Post by Ken Olson » Fri Apr 10, 2020 5:55 pm

Robert J asked:
Why the emphasis on baptism as the deciding factor for the benefits that Paul promised his followers?
Because the reception of the Holy Spirit through baptism is what separates being in Christ from not being in Christ, and being in Christ is the necessary prerequisite for salvation (i.e., receiving an undying spiritual body at the eschaton).

I was presuming the work of E.P. Sanders on participation in Christ (beginning with Paul & Palestinian Judaism 1978), generally known as the New Perspective on Paul since James Dunn in 1983.
Sure, it seems clear that Paul established some sort of baptism for his congregations as an initiation ritual (1 Corinthians 12:13, Galatians 3:27, and Romans 6:3-4). But it’s not entirely unlike a New Year’s resolution --- it’s the follow-thru, the implementation that’s the most important.
First, while I would agree that baptism is an initiation ritual, it is not a ritual in the sense of being a symbolic public acknowledgment of something that was actually accomplished elsewhere, like being handed a diploma at a graduation ceremony. In baptism, the initiate dies and is resurrected with Christ and becomes part of the body of Christ (i.e., they have the spirit of Christ dwelling in their bodies). I'll discuss the passages that establish this below.

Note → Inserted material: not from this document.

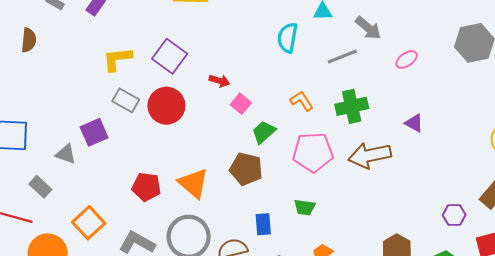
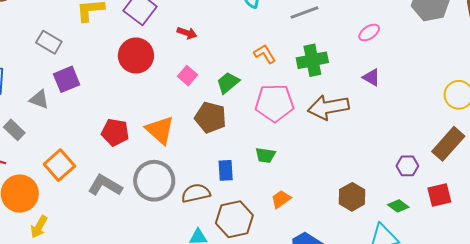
pink ellipse: (407, 59) -> (369, 33), moved
gray rectangle: (126, 100) -> (49, 42), moved
pink square: (241, 104) -> (188, 76), moved

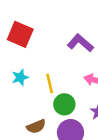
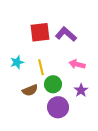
red square: (20, 34) -> (40, 32), moved, turned -30
brown semicircle: (36, 126) -> (30, 90), moved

Second, I think that classifying the follow thru as more important than the initiation neglects an important aspect of the distinction between “getting in and staying in” (to use Sanders' terms). One enters the body of Christ by receiving the spirit of Christ in baptism, but then one must maintain that status by acting appropriately. That is Paul's point in 1 Cor. 6.20, and arguably the central theme of the entire epistle. I would hesitate to say whether getting in or staying in is the more important because both are necessary, but getting in by dying and rising with Christ and receiving the spirt through baptism is logically prior. Also, one may slip up in his or her personal conduct occasionally and still be saved, but one cannot omit to receive the spirit through baptism .
Paul even downplayed the importance of the baptism ritual as opposed to his more important proclamation of his gospel, his announcement of good news –
For Christ did not send me to baptize, but to preach the gospel … (1 Corinthians 1:17)
Paul minimized the number of baptisms he performed personally, as opposed to those performed by others, in backing up his claim that he had not baptized in his own name and in the larger context of his plea for the church of Corinth not to be divided into factions (1 Cor. 1.10-17). He did not downplay the importance of the reception of the spirit of Christ in baptism as the thing that separates being in Christ from not being in Christ nor did he deny that one needs to be in Christ to receive an undying body on the Day of the Lord (i.e., “be saved”).
The heart of Paul’s gospel was faith, believing in his story of his salvific anointed savior, his Jesus Christ. The clearly stated pathways and the defining factors in order to obtain justification, the promise of the spirit, and the righteousness of God were faith and believing (Galatians 3:14, Romans 3:22, Romans 5:1, and others).
Trying to identify one particular concept as opposed to another as the heart or center of Paul's gospel is generally fruitless because the various concepts present in the system cannot be disentangled clearly. You could say that it is faith, or grace, or eschatology, or salvation, or Christ, or just God. But all those concepts are defined in relation to each other.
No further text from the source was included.